The Event Viewer of an Exchange Server provides all the necessary information. The following error message appears in the Windows log under Application: "The FIP-FS" Microsoft "Scan Engine failed to load. PID: 19104, Error Code: 0x80004005. Error Description: Can't convert "2201010001" to long. "
Solution - This is how emails are delivered again
Automatic correction using a script
Update: Microsoft has now addressed the issue in the Exchange Team Blog approved and provides a working solution.
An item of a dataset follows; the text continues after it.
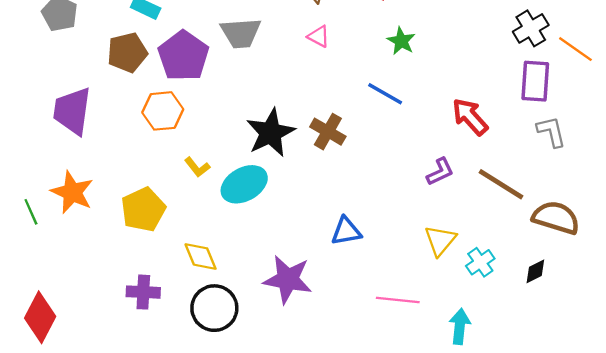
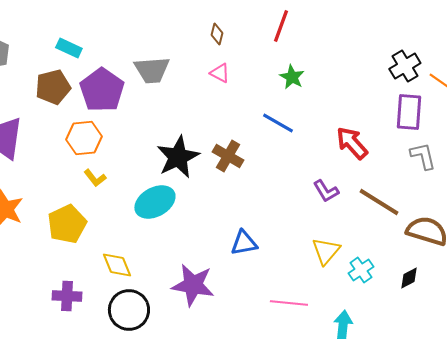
yellow L-shape: (197, 167) -> (95, 178), moved
purple L-shape: (440, 172) -> (326, 191), turned 84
At the beginning it has to be ResetScanEngineVersion script downloaded directly from Microsoft to reset the version number. The run of the script can currently take some time because the current signatures of the malware scanner have to be downloaded - the download server seems to be very overloaded at the moment. After the download, run the script in the respective folder with an Exchange Management Shell as administrator:
.\Reset-ScanEngineVersion.ps1
Note: For some users, emails still get stuck after the successful execution. This did not happen in our case, but it is advisable to restart the entire server if the sending and receiving of e-mails still does not work.
Manual solution
If there are any problems with the script, as was the case with our reader Rolf (thanks for pointing this out in the Comments), there is also a manual way to fix the error. We will support you as usual.
- First of all, it is checked whether a correction is necessary at all - the version of the engine is checked (open PowerShell as administrator):
Get-EngineUpdateInformation
In some cases this command does not work and an error message is displayed:
Get-EngineUpdateInformation : The term 'Get-EngineUpdateInformation' is not recognized as the name of a cmdlet, function, script file, or operable program. Check the spelling of the name, or if a path was included, verify that the path is correct and try again.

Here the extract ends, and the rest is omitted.